Lines below that include "Admin" are the answer; copy each one.
*** PROVIDED DATA ***
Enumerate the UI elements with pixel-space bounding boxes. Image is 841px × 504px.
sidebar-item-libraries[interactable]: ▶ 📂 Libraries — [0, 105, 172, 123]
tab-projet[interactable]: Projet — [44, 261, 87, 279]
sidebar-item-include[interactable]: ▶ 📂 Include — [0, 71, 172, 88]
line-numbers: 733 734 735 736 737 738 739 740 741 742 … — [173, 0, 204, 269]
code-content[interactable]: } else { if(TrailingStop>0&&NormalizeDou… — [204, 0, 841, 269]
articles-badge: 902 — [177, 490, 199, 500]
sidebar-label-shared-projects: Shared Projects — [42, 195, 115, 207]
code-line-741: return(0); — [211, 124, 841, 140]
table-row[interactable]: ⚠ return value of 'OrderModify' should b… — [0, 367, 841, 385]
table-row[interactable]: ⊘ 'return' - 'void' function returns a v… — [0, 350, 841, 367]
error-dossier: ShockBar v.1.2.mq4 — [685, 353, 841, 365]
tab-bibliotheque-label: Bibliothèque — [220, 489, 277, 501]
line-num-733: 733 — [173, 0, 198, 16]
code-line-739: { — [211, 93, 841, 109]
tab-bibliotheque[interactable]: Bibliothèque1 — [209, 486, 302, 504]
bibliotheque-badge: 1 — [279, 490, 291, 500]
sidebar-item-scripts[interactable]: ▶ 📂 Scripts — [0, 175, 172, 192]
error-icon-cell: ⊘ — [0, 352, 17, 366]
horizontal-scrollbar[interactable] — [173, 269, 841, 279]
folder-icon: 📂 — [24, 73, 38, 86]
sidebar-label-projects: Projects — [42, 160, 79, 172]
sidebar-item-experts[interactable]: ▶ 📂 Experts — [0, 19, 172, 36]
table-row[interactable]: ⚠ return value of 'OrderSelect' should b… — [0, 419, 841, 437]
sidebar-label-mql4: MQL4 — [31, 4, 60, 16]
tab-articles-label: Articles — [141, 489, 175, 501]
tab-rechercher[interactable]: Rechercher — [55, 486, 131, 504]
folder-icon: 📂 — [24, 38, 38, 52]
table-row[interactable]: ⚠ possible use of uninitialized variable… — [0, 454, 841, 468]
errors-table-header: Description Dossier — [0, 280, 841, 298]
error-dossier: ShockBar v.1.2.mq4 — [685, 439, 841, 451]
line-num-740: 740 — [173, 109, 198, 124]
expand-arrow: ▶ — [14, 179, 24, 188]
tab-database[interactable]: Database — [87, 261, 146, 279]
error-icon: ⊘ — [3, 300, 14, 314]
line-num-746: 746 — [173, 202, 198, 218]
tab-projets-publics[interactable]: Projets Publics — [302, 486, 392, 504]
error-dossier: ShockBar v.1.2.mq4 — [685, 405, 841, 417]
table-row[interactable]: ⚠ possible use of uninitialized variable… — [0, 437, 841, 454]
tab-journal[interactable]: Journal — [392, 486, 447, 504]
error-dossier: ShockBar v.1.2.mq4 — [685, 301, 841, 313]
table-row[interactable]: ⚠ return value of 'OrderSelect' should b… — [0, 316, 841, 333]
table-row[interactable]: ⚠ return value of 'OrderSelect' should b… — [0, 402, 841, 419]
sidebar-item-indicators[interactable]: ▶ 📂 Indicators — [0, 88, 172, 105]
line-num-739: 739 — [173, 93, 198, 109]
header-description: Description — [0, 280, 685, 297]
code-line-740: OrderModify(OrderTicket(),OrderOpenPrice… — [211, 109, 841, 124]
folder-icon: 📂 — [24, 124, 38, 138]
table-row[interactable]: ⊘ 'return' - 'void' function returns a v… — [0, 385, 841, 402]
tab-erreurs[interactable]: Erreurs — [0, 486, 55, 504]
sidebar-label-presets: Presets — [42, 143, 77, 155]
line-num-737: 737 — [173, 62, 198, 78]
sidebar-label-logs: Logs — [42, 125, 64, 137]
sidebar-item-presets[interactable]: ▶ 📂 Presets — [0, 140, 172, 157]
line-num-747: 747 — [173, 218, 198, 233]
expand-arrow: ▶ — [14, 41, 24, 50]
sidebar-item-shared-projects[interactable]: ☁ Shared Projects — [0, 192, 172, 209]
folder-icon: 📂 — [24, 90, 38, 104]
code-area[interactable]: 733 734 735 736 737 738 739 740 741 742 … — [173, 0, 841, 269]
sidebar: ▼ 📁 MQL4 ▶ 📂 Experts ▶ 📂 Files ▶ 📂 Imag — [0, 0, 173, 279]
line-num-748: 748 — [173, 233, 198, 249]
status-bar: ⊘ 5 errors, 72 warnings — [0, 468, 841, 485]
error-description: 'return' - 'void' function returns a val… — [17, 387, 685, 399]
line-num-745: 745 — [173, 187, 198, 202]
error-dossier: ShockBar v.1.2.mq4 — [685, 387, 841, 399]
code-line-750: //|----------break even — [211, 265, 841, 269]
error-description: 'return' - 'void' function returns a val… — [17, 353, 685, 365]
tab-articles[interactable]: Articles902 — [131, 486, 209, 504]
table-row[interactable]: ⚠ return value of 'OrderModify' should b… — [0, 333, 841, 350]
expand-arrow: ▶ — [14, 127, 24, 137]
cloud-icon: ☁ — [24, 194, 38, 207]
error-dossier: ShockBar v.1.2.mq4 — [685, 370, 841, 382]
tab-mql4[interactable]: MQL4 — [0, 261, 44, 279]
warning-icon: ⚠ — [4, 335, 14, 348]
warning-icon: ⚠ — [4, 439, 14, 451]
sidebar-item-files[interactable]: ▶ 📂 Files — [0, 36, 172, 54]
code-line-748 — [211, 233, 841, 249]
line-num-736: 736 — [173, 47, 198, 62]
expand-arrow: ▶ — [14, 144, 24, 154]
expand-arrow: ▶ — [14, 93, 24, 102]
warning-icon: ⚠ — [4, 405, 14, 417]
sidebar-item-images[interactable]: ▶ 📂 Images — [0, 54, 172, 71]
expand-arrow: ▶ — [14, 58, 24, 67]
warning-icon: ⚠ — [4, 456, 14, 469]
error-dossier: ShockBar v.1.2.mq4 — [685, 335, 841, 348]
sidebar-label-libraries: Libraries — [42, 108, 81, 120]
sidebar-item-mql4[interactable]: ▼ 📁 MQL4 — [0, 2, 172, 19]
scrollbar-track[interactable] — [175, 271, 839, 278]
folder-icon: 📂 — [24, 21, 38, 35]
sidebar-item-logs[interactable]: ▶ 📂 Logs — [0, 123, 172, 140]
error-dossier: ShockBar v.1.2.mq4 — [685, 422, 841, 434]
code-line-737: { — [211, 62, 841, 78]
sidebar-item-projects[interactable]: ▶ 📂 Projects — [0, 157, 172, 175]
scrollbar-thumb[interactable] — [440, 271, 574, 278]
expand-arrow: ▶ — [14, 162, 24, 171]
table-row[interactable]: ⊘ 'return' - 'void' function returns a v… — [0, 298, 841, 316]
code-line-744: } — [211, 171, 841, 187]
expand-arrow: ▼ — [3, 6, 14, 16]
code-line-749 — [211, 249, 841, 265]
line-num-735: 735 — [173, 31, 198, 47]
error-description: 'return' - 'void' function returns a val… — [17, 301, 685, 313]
*** End of PROVIDED DATA ***
*** PROVIDED DATA ***
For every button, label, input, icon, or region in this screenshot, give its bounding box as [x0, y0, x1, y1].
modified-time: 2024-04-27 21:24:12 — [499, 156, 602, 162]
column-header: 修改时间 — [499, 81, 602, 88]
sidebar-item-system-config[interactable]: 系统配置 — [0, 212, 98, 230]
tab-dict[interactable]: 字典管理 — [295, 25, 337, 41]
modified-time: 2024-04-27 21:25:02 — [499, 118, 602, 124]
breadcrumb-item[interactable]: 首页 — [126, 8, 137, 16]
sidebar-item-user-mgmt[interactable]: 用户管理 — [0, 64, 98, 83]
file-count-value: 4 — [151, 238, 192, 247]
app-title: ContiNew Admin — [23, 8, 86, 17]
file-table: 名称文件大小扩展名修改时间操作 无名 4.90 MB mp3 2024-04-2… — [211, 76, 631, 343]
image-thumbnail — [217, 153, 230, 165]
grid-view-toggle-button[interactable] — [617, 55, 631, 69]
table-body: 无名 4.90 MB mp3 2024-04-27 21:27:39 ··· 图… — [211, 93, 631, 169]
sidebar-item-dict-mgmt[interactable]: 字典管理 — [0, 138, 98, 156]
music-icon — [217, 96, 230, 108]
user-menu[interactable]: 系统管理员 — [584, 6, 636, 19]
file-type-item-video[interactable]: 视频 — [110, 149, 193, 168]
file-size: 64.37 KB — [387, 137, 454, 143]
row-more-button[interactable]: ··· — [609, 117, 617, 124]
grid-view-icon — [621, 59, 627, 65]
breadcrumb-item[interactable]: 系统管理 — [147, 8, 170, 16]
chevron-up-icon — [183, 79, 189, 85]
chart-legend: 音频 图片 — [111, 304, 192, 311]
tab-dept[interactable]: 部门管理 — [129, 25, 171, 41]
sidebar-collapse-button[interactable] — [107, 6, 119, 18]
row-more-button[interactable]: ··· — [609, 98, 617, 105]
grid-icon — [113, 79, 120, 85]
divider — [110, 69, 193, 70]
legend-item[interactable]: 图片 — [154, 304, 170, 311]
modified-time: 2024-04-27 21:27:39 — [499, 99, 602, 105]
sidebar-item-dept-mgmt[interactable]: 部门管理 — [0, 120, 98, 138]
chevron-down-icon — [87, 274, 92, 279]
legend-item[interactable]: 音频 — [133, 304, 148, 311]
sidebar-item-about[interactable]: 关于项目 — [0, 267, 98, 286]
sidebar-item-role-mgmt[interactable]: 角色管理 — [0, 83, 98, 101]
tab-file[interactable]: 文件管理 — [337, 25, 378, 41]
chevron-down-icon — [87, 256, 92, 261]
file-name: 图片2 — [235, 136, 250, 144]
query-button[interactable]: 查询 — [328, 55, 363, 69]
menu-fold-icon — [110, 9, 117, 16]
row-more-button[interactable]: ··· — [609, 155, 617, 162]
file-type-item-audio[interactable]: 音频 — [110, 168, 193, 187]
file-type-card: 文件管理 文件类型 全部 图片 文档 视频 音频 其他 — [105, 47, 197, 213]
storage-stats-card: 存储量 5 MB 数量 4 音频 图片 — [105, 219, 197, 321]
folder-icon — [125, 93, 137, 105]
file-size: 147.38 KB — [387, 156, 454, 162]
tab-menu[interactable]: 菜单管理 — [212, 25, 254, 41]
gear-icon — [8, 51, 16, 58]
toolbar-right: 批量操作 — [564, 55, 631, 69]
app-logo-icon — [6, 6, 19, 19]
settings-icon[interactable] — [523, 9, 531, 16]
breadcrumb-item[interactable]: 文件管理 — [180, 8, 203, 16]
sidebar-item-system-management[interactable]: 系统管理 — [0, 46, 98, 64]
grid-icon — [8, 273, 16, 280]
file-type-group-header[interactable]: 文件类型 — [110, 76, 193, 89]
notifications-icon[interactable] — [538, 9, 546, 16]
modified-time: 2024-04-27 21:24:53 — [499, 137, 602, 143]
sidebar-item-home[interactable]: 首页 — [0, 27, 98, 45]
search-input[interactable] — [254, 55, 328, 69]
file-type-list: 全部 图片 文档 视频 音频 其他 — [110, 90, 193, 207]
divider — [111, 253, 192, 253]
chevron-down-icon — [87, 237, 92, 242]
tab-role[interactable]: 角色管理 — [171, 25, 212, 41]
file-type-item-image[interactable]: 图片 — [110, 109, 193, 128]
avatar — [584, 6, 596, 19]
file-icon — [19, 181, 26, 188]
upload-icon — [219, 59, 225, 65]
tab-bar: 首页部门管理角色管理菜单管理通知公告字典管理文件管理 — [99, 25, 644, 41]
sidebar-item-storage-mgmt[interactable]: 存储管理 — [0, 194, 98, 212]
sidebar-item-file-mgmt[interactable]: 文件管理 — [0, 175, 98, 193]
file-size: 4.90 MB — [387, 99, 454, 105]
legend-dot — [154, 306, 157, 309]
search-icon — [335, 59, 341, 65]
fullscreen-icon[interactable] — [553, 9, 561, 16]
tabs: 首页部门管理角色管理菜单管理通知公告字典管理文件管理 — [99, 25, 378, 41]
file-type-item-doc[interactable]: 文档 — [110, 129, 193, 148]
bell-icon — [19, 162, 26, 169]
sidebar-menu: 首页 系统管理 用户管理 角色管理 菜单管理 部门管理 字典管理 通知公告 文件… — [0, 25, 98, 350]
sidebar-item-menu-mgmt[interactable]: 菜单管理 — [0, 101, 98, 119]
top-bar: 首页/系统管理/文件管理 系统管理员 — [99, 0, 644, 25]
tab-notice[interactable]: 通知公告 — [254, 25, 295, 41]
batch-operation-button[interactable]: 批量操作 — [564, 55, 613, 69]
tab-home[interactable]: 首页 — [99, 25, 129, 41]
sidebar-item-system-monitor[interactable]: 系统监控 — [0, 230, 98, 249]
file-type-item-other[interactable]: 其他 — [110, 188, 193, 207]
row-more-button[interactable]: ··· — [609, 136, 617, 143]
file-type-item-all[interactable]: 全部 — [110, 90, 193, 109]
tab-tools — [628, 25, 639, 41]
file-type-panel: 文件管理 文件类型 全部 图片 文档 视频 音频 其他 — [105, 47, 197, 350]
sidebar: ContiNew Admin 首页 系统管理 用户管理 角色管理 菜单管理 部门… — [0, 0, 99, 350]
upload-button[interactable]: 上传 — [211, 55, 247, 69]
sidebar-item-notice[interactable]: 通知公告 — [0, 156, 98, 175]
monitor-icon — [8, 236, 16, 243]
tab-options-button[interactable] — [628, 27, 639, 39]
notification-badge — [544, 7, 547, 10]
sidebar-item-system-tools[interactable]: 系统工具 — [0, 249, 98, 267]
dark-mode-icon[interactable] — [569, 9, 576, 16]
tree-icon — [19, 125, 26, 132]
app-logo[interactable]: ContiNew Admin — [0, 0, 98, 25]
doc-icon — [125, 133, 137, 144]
*** End of PROVIDED DATA ***
# TASK ANSWER:
app-title: ContiNew Admin — [23, 8, 86, 17]
sidebar: ContiNew Admin 首页 系统管理 用户管理 角色管理 菜单管理 部门… — [0, 0, 99, 350]
app-logo[interactable]: ContiNew Admin — [0, 0, 98, 25]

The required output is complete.